__What you have to do__
Determine how many lines below contain the word "Tanrı", then state only that figure.
[Start of section]
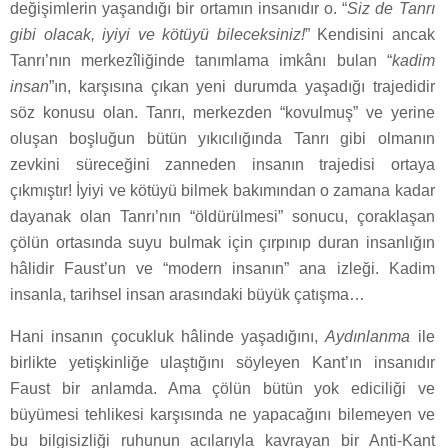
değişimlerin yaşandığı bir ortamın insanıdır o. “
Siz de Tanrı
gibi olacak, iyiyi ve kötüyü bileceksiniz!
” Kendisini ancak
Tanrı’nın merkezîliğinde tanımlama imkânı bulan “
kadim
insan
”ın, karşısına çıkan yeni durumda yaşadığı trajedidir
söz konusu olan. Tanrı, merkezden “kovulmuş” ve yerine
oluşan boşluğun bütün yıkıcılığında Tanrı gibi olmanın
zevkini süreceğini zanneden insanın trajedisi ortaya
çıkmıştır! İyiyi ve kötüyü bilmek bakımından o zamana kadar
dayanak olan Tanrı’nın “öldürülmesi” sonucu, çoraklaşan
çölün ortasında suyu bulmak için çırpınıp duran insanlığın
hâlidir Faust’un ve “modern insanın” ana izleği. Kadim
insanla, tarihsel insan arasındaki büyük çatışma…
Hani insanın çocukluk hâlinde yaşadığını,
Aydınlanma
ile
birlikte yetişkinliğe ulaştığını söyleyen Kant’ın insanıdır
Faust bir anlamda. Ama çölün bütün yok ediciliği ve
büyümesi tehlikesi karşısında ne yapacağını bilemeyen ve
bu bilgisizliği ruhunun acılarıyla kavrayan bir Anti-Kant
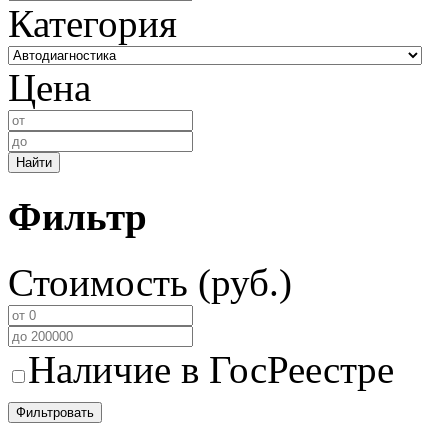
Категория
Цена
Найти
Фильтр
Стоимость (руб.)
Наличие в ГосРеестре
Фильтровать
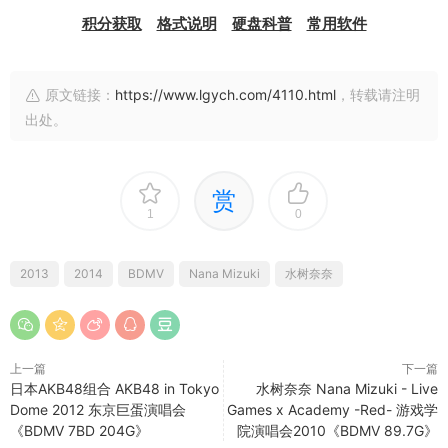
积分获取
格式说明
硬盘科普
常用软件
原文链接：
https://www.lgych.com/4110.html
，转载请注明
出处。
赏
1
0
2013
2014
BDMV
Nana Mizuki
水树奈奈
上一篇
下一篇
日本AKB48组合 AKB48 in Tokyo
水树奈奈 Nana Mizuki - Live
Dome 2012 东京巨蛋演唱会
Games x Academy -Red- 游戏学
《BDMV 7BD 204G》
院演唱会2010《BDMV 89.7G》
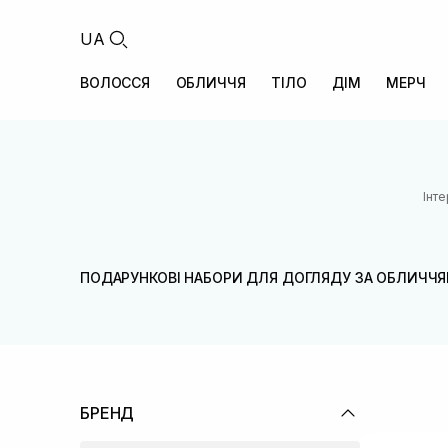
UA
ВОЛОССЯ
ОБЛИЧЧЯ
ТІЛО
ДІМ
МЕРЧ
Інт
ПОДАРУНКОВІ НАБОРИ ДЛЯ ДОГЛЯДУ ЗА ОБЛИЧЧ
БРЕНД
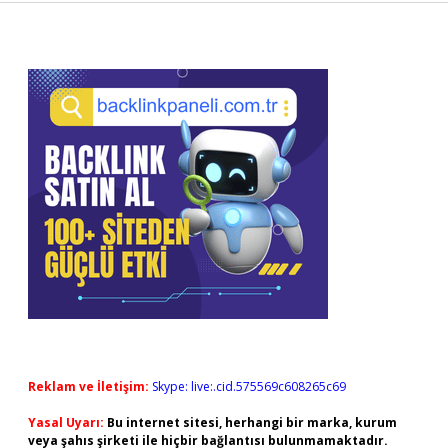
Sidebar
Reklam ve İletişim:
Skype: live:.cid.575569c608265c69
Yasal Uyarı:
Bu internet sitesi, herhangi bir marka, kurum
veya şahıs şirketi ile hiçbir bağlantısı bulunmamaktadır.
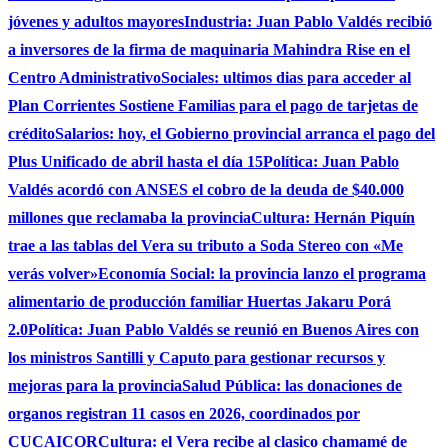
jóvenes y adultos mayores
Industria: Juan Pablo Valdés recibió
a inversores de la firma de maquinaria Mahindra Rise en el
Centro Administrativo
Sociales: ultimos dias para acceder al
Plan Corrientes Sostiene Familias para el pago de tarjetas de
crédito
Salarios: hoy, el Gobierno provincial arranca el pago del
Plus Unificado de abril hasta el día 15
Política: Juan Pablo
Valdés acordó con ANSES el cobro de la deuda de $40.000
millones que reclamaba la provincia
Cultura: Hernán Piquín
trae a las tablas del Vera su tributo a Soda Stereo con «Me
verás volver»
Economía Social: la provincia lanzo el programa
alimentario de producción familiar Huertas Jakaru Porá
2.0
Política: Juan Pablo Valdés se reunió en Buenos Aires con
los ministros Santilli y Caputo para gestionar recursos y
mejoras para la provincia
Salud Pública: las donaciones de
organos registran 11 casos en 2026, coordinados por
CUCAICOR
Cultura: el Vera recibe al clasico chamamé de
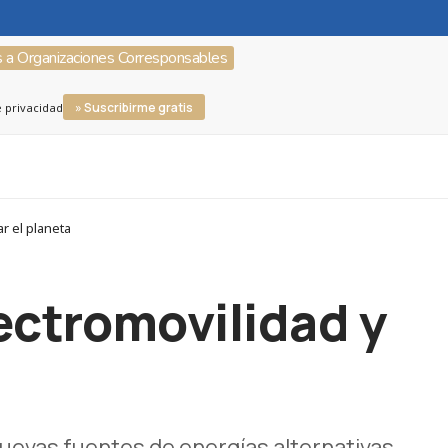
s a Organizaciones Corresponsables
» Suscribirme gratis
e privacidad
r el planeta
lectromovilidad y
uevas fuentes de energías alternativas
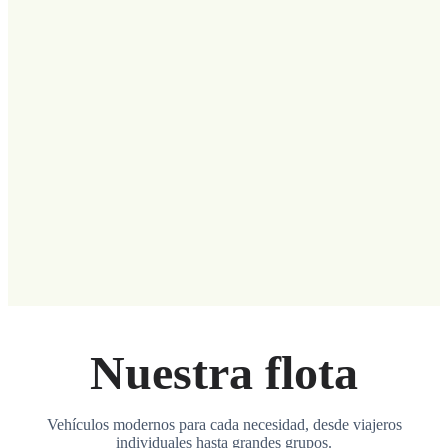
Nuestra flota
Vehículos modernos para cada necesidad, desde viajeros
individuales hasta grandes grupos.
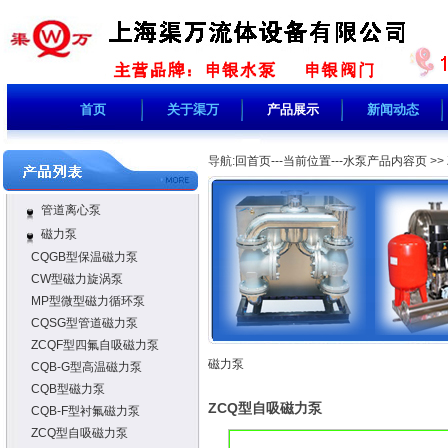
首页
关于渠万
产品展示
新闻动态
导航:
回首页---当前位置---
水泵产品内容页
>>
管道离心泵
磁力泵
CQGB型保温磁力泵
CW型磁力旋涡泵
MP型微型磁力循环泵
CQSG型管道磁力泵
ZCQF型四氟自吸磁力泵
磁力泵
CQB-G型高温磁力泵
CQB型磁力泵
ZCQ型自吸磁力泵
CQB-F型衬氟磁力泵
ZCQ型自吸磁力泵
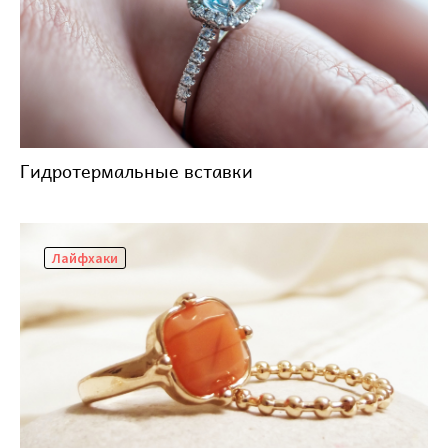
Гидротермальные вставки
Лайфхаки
[End of section]
[Start of section]
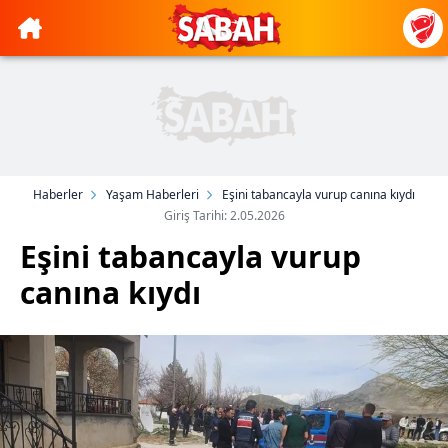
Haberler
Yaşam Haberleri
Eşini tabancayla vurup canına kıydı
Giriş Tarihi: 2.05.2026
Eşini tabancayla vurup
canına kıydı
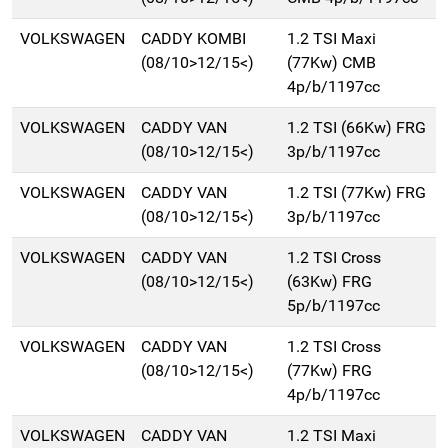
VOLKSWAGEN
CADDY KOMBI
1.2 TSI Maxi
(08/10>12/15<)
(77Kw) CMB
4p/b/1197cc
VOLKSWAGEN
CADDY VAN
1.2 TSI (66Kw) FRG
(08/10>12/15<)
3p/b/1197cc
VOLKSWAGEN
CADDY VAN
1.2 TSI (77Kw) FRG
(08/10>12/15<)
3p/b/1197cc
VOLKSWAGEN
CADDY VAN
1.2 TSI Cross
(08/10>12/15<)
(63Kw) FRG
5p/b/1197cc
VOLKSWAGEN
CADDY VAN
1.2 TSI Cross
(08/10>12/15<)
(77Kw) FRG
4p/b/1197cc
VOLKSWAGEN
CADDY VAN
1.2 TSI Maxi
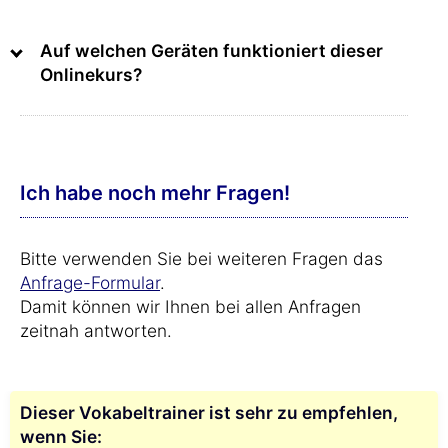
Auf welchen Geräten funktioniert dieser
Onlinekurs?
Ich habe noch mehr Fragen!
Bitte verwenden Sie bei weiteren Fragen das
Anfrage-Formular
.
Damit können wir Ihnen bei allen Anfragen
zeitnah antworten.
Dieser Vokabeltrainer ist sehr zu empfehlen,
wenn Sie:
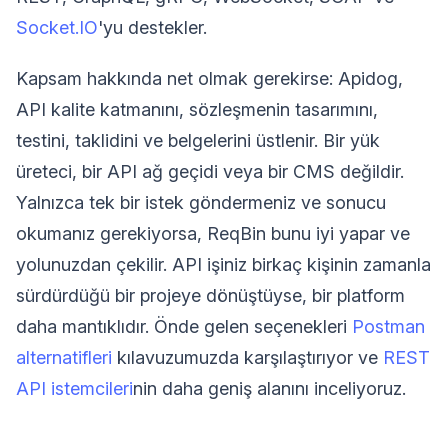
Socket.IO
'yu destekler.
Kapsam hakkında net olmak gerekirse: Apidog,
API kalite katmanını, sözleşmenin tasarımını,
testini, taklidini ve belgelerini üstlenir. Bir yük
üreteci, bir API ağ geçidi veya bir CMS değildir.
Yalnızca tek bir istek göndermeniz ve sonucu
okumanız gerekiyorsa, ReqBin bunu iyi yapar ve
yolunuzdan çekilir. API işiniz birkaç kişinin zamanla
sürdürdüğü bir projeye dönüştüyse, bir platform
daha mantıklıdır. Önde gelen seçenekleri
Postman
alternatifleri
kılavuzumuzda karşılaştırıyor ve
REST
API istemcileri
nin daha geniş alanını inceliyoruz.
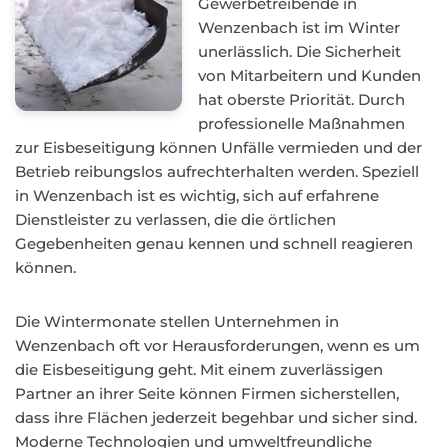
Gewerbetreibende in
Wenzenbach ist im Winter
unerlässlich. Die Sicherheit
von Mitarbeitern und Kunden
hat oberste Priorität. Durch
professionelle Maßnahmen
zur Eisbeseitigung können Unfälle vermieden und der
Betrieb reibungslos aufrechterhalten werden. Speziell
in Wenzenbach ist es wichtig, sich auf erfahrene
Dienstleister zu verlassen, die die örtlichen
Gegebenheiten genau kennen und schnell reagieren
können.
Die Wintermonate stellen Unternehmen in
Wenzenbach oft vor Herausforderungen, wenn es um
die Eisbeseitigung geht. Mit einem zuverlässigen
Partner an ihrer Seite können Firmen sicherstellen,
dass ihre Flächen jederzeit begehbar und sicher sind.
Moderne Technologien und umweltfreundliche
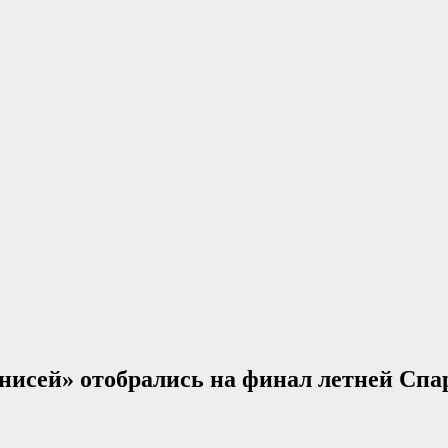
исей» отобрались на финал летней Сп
[End of section]
__Expected output__
5